Representing the CDC, Alisa B. Klein of the Civil Division of the Department of Justice in Washington, D.C., argued that $46 billion in congressionally appropriated funds for rental assistance provided directly to landlords mitigated Kruckenberg’s irrecuperable-rent argument.

“If we can consider, as you say we should, the rental assistance that Congress has offered, can we also consider the dramatic decline of COVID-19 in the United States?” asked 11th Circuit Judge Britt Grant. “I mean, I think it’s hard to have it both ways. Right?” Klein also highlighted that the CDC moratorium existed, in part, to help protect the general public from COVID-19 exposure by ensuring tenants had a place to self-quarantine, self-isolate and ensure social distancing as needed.

“We’re on a path that we hope to make the pandemic a thing of the past, but we’re not there yet,” Klein replied. “The CDC doesn’t want to undermine the improving trajectory by prematurely lifting this moratorium or other guidance for unvaccinated people.”

Judge Elizabeth “Lisa” Branch questioned a lack-of-insolvency argument by Klein, who said property owners might obtain judgments replacing unpaid rent in the future, pointing out that tenants had already declared under penalty of perjury that they could not pay any rent.

“What I see is you have such a lack of ability to pay; I don’t know why we are not in the insolvency arena,” Branch said.

While the panel called the CDC’s authority into question, juxtaposing its national moratorium authorization with its lack of power to order schools to close nationwide, the proceeding adjourned without a clear victor.

Other Litigation

The Eleventh Circuit case is just one battle in an ongoing war between the NCLA and the CDC over the eviction moratorium.

In New Jersey, NCLA has filed a reply brief in Kravitz v.

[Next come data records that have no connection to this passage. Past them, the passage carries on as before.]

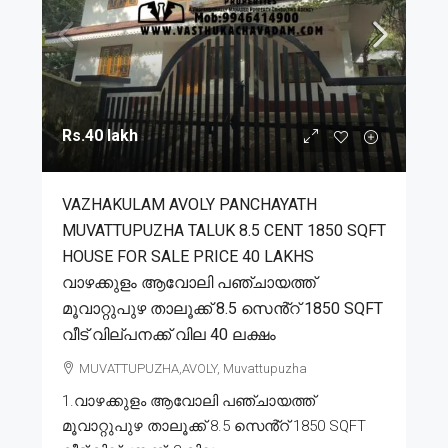
Rs.40 lakh
VAZHAKULAM AVOLY PANCHAYATH
MUVATTUPUZHA TALUK 8.5 CENT 1850 SQFT
HOUSE FOR SALE PRICE 40 LAKHS
വാഴക്കുളം ആവോലി പഞ്ചായത്ത്
മൂവാറ്റുപുഴ താലൂക്ക് 8.5 സെൻ്റ് 1850 SQFT
വീട് വില്പനക്ക് വില 40 ലക്ഷം
MUVATTUPUZHA,AVOLY, Muvattupuzha
1.വാഴക്കുളം ആവോലി പഞ്ചായത്ത്
മൂവാറ്റുപുഴ താലൂക്ക് 8.5 സെൻ്റ് 1850 SQFT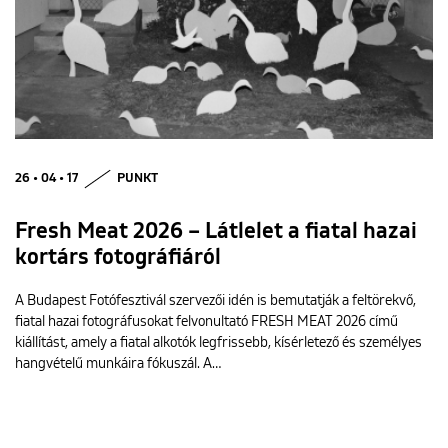
26 • 04 • 17
PUNKT
Fresh Meat 2026 – Látlelet a fiatal hazai
kortárs fotográfiáról
A Budapest Fotófesztivál szervezői idén is bemutatják a feltörekvő,
fiatal hazai fotográfusokat felvonultató FRESH MEAT 2026 című
kiállítást, amely a fiatal alkotók legfrissebb, kísérletező és személyes
hangvételű munkáira fókuszál. A…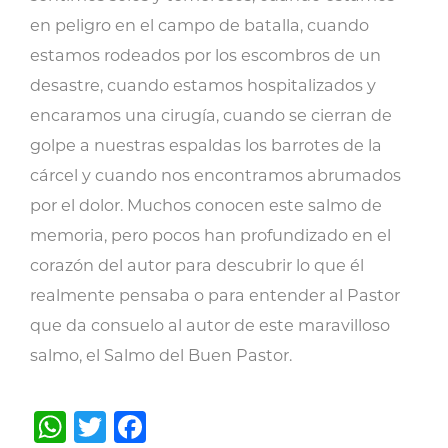
en peligro en el campo de batalla, cuando
estamos rodeados por los escombros de un
desastre, cuando estamos hospitalizados y
encaramos una cirugía, cuando se cierran de
golpe a nuestras espaldas los barrotes de la
cárcel y cuando nos encontramos abrumados
por el dolor. Muchos conocen este salmo de
memoria, pero pocos han profundizado en el
corazón del autor para descubrir lo que él
realmente pensaba o para entender al Pastor
que da consuelo al autor de este maravilloso
salmo, el Salmo del Buen Pastor.
WhatsApp
Twitter
Facebook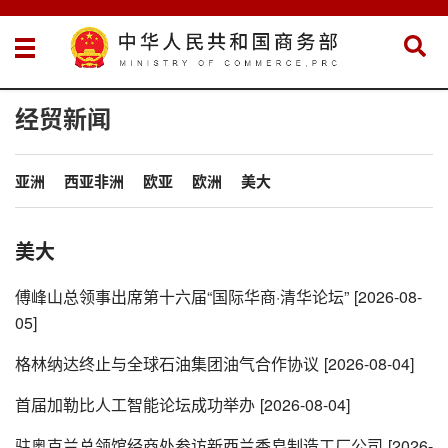
经贸新闻
亚洲
西亚非洲
欧亚
欧洲
美大
美大
傅峰山总领事出席第十六届“国际华商·清华论坛”
[2026-08-
05]
格林纳达终止与全球石油集团油气合作协议
[2026-08-04]
首届加勒比人工智能论坛成功举办
[2026-08-04]
驻奥克兰总领馆经商处参访新西兰香皂制造工厂公司
[2026-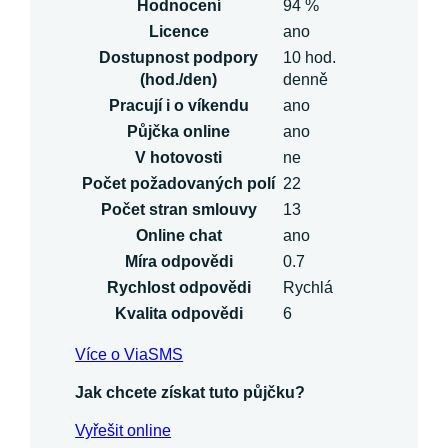
Hodnocení
94 %
Licence
ano
Dostupnost podpory
10 hod.
(hod./den)
denně
Pracují i o víkendu
ano
Půjčka online
ano
V hotovosti
ne
Počet požadovaných polí
22
Počet stran smlouvy
13
Online chat
ano
Míra odpovědi
0.7
Rychlost odpovědi
Rychlá
Kvalita odpovědi
6
Více o ViaSMS
Jak chcete získat tuto půjčku?
Vyřešit online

Murphy in the Superior Court of New Jersey, Appellate Division challenging Executive Order No. 128, which Gov. Phil Murphy issued on April 24.

Challenged is a provision of the executive order that allows tenants to pay portions of their rent with their security deposit. The document says, “A security deposit and the accumulated interest and earnings on the investment of such deposit remain the property of the tenant.”

But representing small property owners, NCLA said the executive order “interfered with the contractual rights and obligations of private citizens.”

By constraining residential housing providers to use their tenants’ security deposits toward rent payments, Murphy’s order subverted property rights through its deferral of existing laws governing residential leasehold contracts. As a result, NCLA said, property owners have been deprived of security against property damage caused by tenants.

“Governor Murphy made clear to the Appellate Division that he believes he has the power to do literally anything he wants, so long as he unilaterally decides that his executive actions are related to the pandemic and in the public’s interest,” said Jared McClain, NCLA litigation counsel. “But the governor’s emergency powers do not include the authority to waive statutory law and rewrite private contracts. Our clients are simply asking the court to rule that Governor Murphy is still bound by law during an emergency.”